Job losses up in October
Unemployment rate surges to 6.5%
By Tom Stundza -- Purchasing, 11/5/2008 1:48:00 PM
U.S. job losses accelerated the last two months, pushing the unemployment rate to 14-year highs in October. Nonfarm payrolls, which are calculated by a survey of establishments, tumbled a larger-than-expected 240,000 in October. The unemployment rate, which is calculated using a survey of households, soared 0.4 percentage point to 6.5%, its highest since March 1994.
More than 760,000 jobs have been lost this year through September, according to data from the Bureau of Labor Statistics, and joblessness is getting worse: Outplacement firm Challenger, Gray & Christmas says employers announced another 112,884 job cuts in October. That’s 79% more lost jobs than in October of last year. Payroll services firm ADP says jobs fell 157,000 in October, with more than 75% of drop coming from goods producers. The pullback was broad-based, including manufacturing, construction and most service industries. Excluding a rise in government payrolls, private-sector employment plummeted even further last month.
The number of new people filing for unemployment benefits, released every Thursday morning by the Labor Department, has been running between 450,000 and 500,000 a week lately. "When you see those numbers start to come down below 400,000, that'll be a very good sign that the worst of the pain is over," says Brian Wesbury, chief economist at First Trust Advisors.
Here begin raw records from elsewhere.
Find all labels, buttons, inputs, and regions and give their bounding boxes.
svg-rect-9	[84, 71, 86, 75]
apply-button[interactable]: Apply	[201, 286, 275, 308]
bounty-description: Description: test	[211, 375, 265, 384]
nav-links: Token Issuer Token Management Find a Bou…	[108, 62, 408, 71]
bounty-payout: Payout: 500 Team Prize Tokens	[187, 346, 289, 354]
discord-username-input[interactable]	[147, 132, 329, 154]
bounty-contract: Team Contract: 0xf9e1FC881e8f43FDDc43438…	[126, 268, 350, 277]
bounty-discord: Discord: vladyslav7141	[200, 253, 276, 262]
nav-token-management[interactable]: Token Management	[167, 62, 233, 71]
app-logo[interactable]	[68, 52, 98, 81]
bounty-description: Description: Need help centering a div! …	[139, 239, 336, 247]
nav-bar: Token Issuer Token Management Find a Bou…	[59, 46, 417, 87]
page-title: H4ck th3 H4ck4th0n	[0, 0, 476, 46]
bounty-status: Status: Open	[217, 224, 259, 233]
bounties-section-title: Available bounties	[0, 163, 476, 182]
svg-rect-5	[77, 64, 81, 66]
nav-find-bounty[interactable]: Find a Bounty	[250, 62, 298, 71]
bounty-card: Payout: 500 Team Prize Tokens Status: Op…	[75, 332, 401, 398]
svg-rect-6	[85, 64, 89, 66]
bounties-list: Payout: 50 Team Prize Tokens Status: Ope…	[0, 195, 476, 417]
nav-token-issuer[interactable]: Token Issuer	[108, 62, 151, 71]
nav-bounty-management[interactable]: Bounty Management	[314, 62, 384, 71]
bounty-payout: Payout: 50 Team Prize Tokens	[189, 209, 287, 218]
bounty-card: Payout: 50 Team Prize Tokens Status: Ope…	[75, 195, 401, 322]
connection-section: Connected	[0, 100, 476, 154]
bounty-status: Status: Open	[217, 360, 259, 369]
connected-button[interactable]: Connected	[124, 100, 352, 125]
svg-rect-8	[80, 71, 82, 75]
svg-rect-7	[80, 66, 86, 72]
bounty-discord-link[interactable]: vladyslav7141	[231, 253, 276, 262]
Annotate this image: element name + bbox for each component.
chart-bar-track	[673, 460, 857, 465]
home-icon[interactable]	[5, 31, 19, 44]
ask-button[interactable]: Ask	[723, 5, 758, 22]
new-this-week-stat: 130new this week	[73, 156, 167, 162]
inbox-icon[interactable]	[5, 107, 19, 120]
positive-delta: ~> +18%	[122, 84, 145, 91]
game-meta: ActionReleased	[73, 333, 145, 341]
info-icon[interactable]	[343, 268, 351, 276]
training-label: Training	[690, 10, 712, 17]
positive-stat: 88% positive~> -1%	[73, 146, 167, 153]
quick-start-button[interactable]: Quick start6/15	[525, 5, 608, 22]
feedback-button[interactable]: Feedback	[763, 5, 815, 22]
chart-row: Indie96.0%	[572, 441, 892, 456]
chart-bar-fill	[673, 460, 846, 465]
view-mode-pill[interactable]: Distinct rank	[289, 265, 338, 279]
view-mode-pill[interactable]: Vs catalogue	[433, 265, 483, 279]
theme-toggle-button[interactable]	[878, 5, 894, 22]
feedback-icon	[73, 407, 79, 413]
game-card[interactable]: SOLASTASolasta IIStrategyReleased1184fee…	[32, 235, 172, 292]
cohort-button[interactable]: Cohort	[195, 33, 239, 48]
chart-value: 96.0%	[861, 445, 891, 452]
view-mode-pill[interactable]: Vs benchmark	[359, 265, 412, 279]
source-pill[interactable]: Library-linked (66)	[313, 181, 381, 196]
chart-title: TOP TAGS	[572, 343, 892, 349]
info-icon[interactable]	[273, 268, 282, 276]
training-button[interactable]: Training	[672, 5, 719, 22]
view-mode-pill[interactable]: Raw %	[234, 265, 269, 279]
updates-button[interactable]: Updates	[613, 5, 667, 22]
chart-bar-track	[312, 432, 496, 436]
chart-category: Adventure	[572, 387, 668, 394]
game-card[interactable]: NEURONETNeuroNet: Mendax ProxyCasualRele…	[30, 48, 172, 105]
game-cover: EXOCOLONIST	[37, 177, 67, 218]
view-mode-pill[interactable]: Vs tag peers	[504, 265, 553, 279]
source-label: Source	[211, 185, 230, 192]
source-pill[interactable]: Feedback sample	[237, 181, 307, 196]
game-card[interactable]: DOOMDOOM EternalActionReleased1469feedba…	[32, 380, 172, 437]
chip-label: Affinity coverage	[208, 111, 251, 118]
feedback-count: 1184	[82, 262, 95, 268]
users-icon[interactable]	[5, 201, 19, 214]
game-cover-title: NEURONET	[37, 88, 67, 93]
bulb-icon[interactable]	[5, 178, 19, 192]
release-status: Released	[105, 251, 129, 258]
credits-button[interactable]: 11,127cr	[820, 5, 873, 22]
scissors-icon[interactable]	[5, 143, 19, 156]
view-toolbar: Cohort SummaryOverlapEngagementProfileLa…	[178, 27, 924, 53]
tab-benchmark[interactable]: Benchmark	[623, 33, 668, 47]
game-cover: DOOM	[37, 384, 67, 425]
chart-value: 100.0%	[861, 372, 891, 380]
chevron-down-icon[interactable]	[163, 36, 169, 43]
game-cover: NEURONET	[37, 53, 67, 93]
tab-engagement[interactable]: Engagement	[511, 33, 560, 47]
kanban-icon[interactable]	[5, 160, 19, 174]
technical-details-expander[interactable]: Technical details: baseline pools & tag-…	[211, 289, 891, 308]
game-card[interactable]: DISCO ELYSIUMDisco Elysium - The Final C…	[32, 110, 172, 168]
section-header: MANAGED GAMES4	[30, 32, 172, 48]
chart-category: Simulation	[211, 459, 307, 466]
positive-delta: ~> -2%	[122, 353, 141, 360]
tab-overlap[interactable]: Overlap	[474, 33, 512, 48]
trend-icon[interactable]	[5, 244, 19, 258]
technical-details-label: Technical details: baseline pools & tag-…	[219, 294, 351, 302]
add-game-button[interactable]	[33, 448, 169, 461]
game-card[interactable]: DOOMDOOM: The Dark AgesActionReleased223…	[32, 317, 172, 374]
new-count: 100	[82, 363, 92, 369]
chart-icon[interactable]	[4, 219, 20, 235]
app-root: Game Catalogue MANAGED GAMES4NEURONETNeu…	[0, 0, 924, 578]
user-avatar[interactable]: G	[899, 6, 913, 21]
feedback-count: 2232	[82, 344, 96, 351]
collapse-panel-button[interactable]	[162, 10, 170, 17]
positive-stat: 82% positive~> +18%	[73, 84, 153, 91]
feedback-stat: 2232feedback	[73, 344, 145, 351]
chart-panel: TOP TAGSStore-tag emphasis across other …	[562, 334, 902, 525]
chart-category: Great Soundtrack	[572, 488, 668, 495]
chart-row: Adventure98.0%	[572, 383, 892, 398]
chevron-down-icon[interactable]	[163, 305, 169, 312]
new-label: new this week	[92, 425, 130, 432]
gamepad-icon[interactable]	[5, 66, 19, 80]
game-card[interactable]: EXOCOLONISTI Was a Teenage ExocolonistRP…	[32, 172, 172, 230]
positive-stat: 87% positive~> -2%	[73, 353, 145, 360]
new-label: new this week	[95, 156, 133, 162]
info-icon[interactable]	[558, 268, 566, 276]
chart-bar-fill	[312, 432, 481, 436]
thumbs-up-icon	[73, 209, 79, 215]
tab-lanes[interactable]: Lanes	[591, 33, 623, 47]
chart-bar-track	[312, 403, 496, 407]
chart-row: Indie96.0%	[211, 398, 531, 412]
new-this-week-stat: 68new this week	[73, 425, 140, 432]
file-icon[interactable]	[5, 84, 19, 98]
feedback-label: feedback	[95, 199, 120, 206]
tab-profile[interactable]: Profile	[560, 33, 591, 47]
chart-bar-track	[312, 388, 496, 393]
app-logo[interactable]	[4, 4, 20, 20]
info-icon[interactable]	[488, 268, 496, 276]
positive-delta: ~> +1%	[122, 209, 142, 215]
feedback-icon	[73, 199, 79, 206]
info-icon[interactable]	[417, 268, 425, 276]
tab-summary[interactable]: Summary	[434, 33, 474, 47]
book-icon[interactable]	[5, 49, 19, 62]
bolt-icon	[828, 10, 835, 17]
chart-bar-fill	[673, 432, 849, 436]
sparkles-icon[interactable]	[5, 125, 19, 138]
Hiring last month in goods-producing industries fell 132,000. Within this group, manufacturing firms cut 90,000 jobs. Construction employment was down by 49,000. Service-sector employment fell sharply for a second-straight month. Labor-intensive services make up the vast majority of employment and usually cushion downturns. Yet business and professional services companies shed 45,000 jobs -- the ninth drop in 10 months -- and financial-sector payrolls were down 24,000.
Retail trade cut over 38,000 jobs, with losses concentrated at automobile dealers and department stores. Leisure and hospitality businesses shed 16,000 jobs. Temporary employment, which economists consider a bellwether for future job prospects, fell more than 50,000. Continuing a recent trend, job gains were concentrated in health care, which tends to be more labor intensive and less productive than manufacturing and other services. Health services employment rose 26,000. The government added 23,000 jobs.